In most other languages, this would be a buffer overflow. But not in Java. Sun merely catches the exception and tries the same thing AGAIN. Must...resist...fist...of...death!

Ok, </rant>

Despite my initial resistance, we went camping this weekend at Pawtuckaway in New Hampshire. It was a great time, and a great way to spend what might have been my last real weekend before I head off into the work force. Highlights include hours and hours of card games, lots of fire, and me making phone calls from 20 feet out in the water. Hey, a guy has gotta get service somehow, right?

And, finally, I wrote two tools. uri-encode and uri-decode are some trivial perl scripts that will encode/decode a string to/from its equivalent hexadecimal form.

Tuesday, September 16, 2003

Hi ho, hi ho, its off to crack I go.

Not suprisingly, I've been pretty busy the last week or so.

Damn near all of my time recently has been taken up by my job hunt and just all around hacking. I'm very happy with that, though. The job search is going well. I've had one phone interview, a follow-up interview tommorow, and another phone interview on friday.

In preparation for past and upcoming interviews, I've been putting myself through quite the brain-exercise routine. From reading to coding and pentesting, its been great.

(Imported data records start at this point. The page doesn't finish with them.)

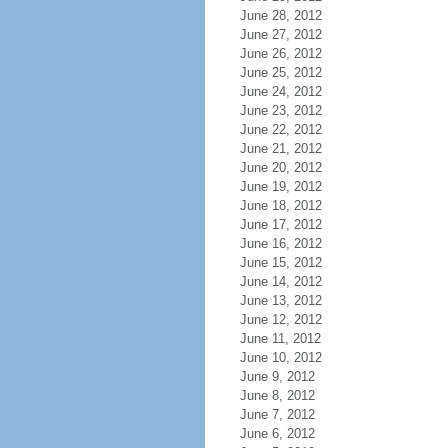
June 28, 2012
June 27, 2012
June 26, 2012
June 25, 2012
June 24, 2012
June 23, 2012
June 22, 2012
June 21, 2012
June 20, 2012
June 19, 2012
June 18, 2012
June 17, 2012
June 16, 2012
June 15, 2012
June 14, 2012
June 13, 2012
June 12, 2012
June 11, 2012
June 10, 2012
June 9, 2012
June 8, 2012
June 7, 2012
June 6, 2012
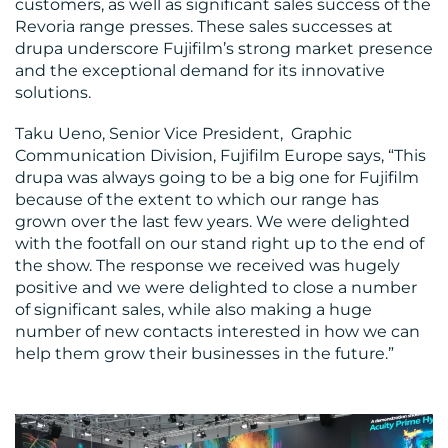
customers, as well as significant sales success of the
Revoria range presses. These sales successes at
drupa underscore Fujifilm’s strong market presence
and the exceptional demand for its innovative
solutions.
Taku Ueno, Senior Vice President, Graphic
Communication Division, Fujifilm Europe says, “This
drupa was always going to be a big one for Fujifilm
because of the extent to which our range has
grown over the last few years. We were delighted
with the footfall on our stand right up to the end of
the show. The response we received was hugely
positive and we were delighted to close a number
of significant sales, while also making a huge
number of new contacts interested in how we can
help them grow their businesses in the future.”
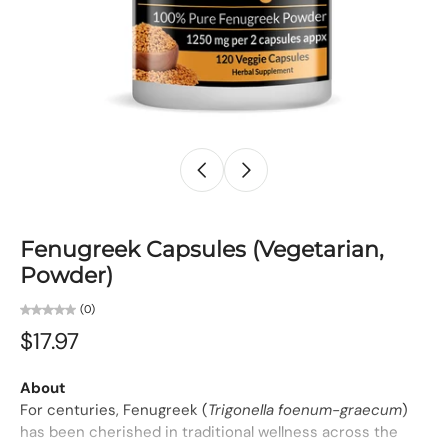
Fenugreek Capsules (Vegetarian,
Powder)
(0)
$17.97
About
For centuries, Fenugreek (
Trigonella foenum-graecum
)
has been cherished in traditional wellness across the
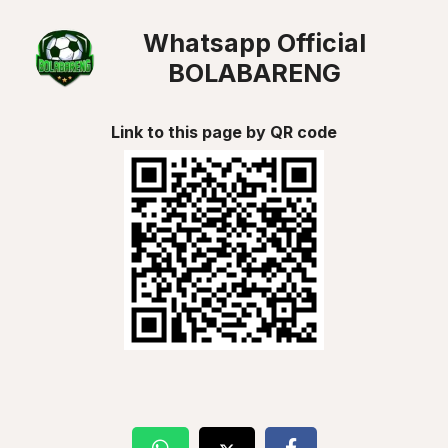
Whatsapp Official
BOLABARENG
Link to this page by QR code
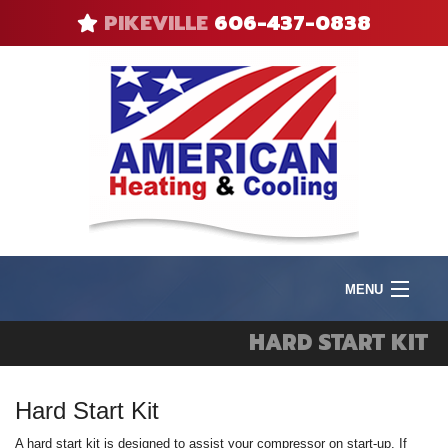
PIKEVILLE
606-437-0838
MENU
Product
HARD START KIT
I
Heat
I
Hard Start Kit
V
F
Cool
A
R
A hard start kit is designed to assist your compressor on start-up. If
Q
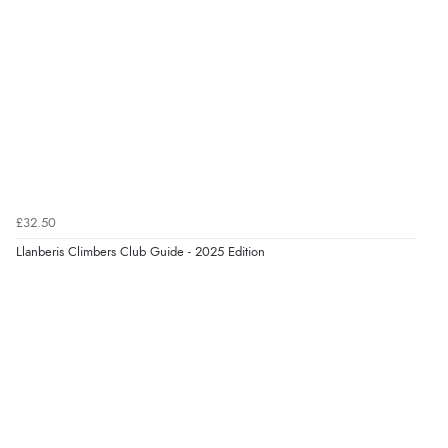
£32.50
Llanberis Climbers Club Guide - 2025 Edition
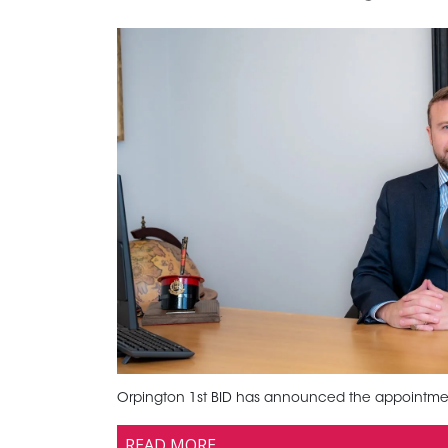
Orpington 1st BID has announced the appointment 
READ MORE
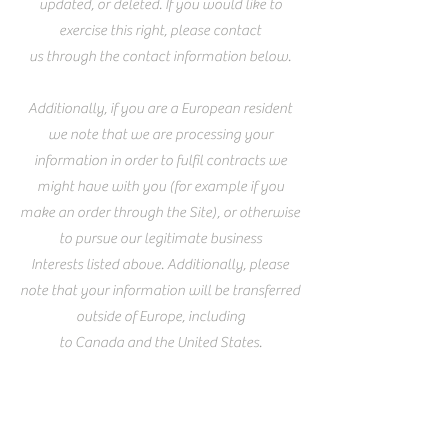
updated, or deleted. If you would like to
exercise this right, please contact
us through the contact information below.
Additionally, if you are a European resident
we note that we are processing your
information in order to fulfil contracts we
might have with you (for example if you
make an order through the Site), or otherwise
to pursue our legitimate business
Interests listed above. Additionally, please
note that your information will be transferred
outside of Europe, including
to Canada and the United States.
Data retention
When you place an order through the Site,
we will maintain your Order Information for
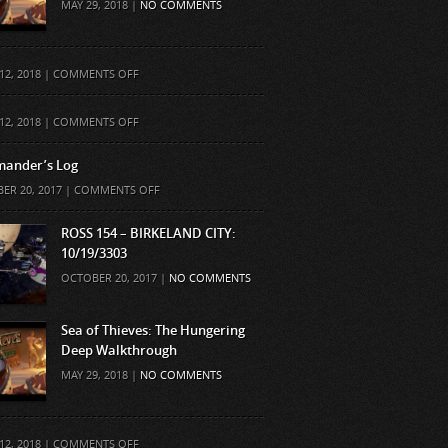
MAY 29, 2018 |
NO COMMENTS
ON
12, 2018 |
COMMENTS OFF
ON
12, 2018 |
COMMENTS OFF
ander’s Log
ON
ER 20, 2017 |
COMMENTS OFF
COMMANDER’S
LOG
ROSS 154 – BIRKELAND CITY:
10/19/3303
OCTOBER 20, 2017 |
NO COMMENTS
Sea of Thieves: The Hungering
Deep Walkthrough
MAY 29, 2018 |
NO COMMENTS
ON
12, 2018 |
COMMENTS OFF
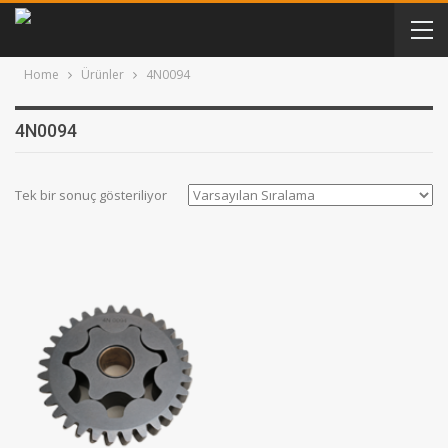
Home
Ürünler
4N0094
4N0094
Tek bir sonuç gösteriliyor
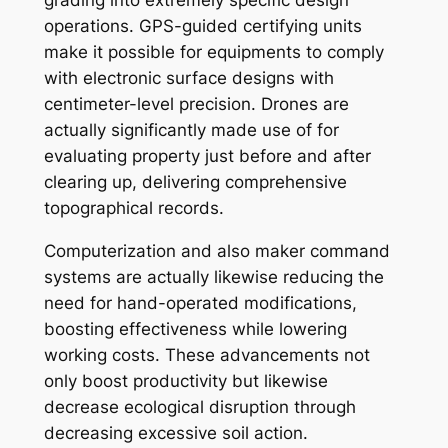
operations. GPS-guided certifying units
make it possible for equipments to comply
with electronic surface designs with
centimeter-level precision. Drones are
actually significantly made use of for
evaluating property just before and after
clearing up, delivering comprehensive
topographical records.
Computerization and also maker command
systems are actually likewise reducing the
need for hand-operated modifications,
boosting effectiveness while lowering
working costs. These advancements not
only boost productivity but likewise
decrease ecological disruption through
decreasing excessive soil action.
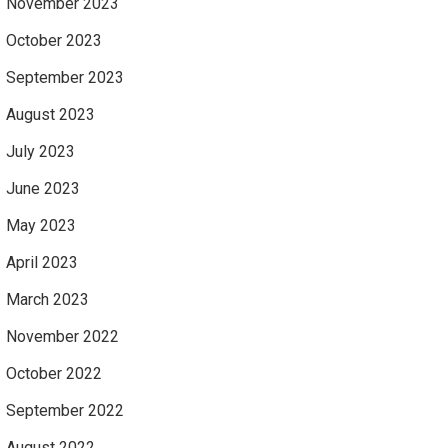
November 2023
October 2023
September 2023
August 2023
July 2023
June 2023
May 2023
April 2023
March 2023
November 2022
October 2022
September 2022
August 2022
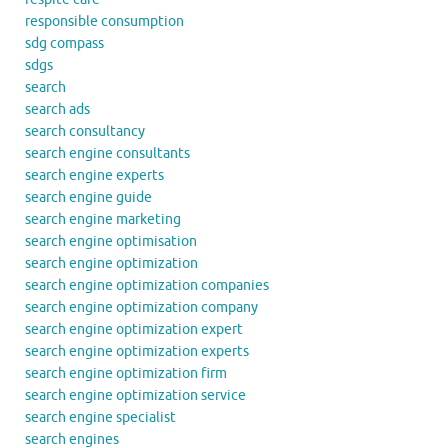
responsible consumption
sdg compass
sdgs
search
search ads
search consultancy
search engine consultants
search engine experts
search engine guide
search engine marketing
search engine optimisation
search engine optimization
search engine optimization companies
search engine optimization company
search engine optimization expert
search engine optimization experts
search engine optimization firm
search engine optimization service
search engine specialist
search engines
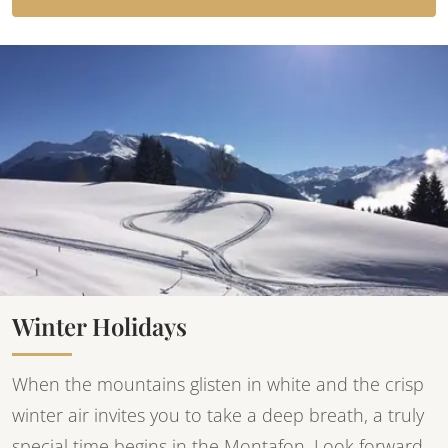
Winter Holidays
When the mountains glisten in white and the crisp
winter air invites you to take a deep breath, a truly
special time begins in the Montafon. Look forward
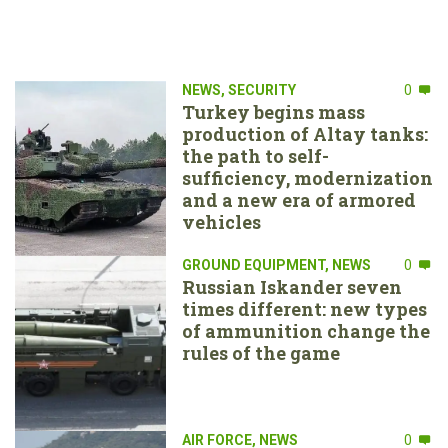
NEWS
,
SECURITY
0
Turkey begins mass
production of Altay tanks:
the path to self-
sufficiency, modernization
and a new era of armored
vehicles
GROUND EQUIPMENT
,
NEWS
0
Russian Iskander seven
times different: new types
of ammunition change the
rules of the game
AIR FORCE
,
NEWS
0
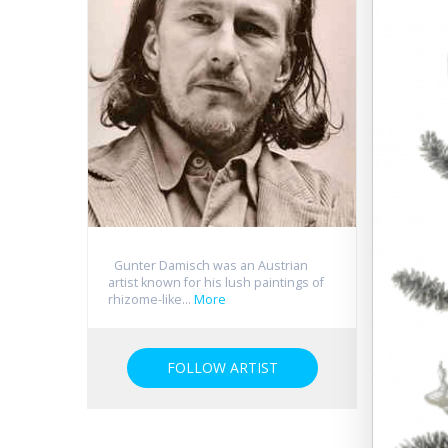
Gunter Damisch was an Austrian
artist known for his lush paintings of
rhizome-like...
More
FOLLOW ARTIST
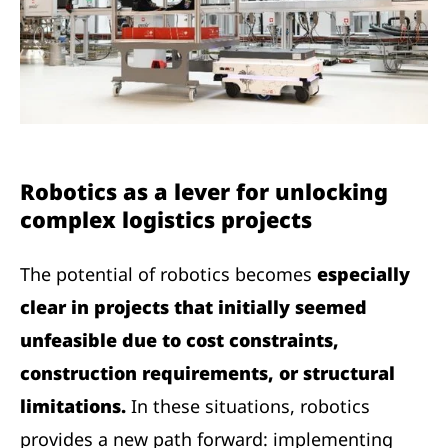
Robotics as a lever for unlocking
complex logistics projects
The potential of robotics becomes
especially
clear in projects that initially seemed
unfeasible due to cost constraints,
construction requirements, or structural
limitations.
In these situations, robotics
provides a new path forward: implementing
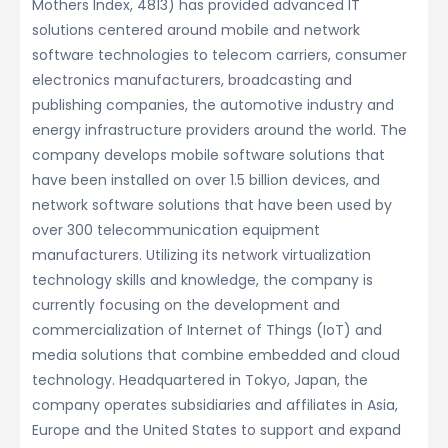
Mothers Index, 4813) has provided advanced IT
solutions centered around mobile and network
software technologies to telecom carriers, consumer
electronics manufacturers, broadcasting and
publishing companies, the automotive industry and
energy infrastructure providers around the world. The
company develops mobile software solutions that
have been installed on over 1.5 billion devices, and
network software solutions that have been used by
over 300 telecommunication equipment
manufacturers. Utilizing its network virtualization
technology skills and knowledge, the company is
currently focusing on the development and
commercialization of Internet of Things (IoT) and
media solutions that combine embedded and cloud
technology. Headquartered in Tokyo, Japan, the
company operates subsidiaries and affiliates in Asia,
Europe and the United States to support and expand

The morning of my first interview, I challenged myself to cracking a box that I have an account on and is owned by some friends. I didn't know if I'd be able to do it or not, but despite the fact that it was fully updated, I still cracked this Redhat 9 box in an hour or so. How'd I do it? See the details of the hack. Following that hack, I helped the guys lock things down a bit more. Although it was much tighter, I still walked right through the front door again a day or so later. This time it was through some poorly written PHP code. Once inside, I took advantage of the misconfigured LDAP server and stole the entire database. This contains everything from email addresses to passwords (hashed, of course). John the Ripper has been going for 4 days now, but hasn't gotten anything yet. As part of this attack, I updated termite. Its now faster, checks more files/directories, and gives you a handy progress meter:

$  echo admin help host interface login logout replication role service status backup backups local  | termite.pl https://yourhost
GET https://yourhost/admin.pl -> 200 OK
GET https://yourhost/help -> 200 OK
GET https://yourhost/help.pl -> 200 OK
GET https://yourhost/host.pl -> 200 OK
GET https://yourhost/interface.pl -> 200 OK
GET https://yourhost/login.pl -> 200 OK
GET https://yourhost/logout.pl -> 200 OK
GET https://yourhost/replication.pl -> 200 OK
GET https://yourhost/role.pl -> 200 OK
GET https://yourhost/service.pl -> 200 OK
GET https://yourhost/status -> 403 Forbidden
GET https://yourhost/status.pl -> 200 OK
GET https://yourhost/backups -> 200 OK
GET https://yourhost/local -> 200 OK
/ 95%

This morning I was faced with a situation where I wanted to prove that a mysql database that still has the 'test' database available can easily be used as a warez server or as a file upload/download vector on possibly heavily fortified hosts. I tossed together mtp, or the mysql transfer protocol, and now I'm currently storing my favorite mp3s in your database. nanananananah!

My disappointment with Bluesocket continues. I wrote a Snort signature to detect when the Bluesocket tech support folks connect to my bluesocket box using the ssh server on port 2335. I've also further enumerated existing files and directories on the box, and I've even got one of the scripts to now crash and throw and 500 error.

Anyway, I'm off to go riding before it gets dark.

Happy hacking!

Sunday, September 7, 2003

Real-ly owned.

Heres another little exploit I've been sitting on for some time. Version 9 of Real.com's UNIX realplayer, by default, installs its config files group writable. Unforunately (depending on how you look at it ;)), these files contain, among other things, pointers to directories that realplayer uses to load shared libraries from. So, a malicious user simply modifies the config files to his liking, writes some hostile shared libraries and off he goes with the victim's account. For more details, see the exploit.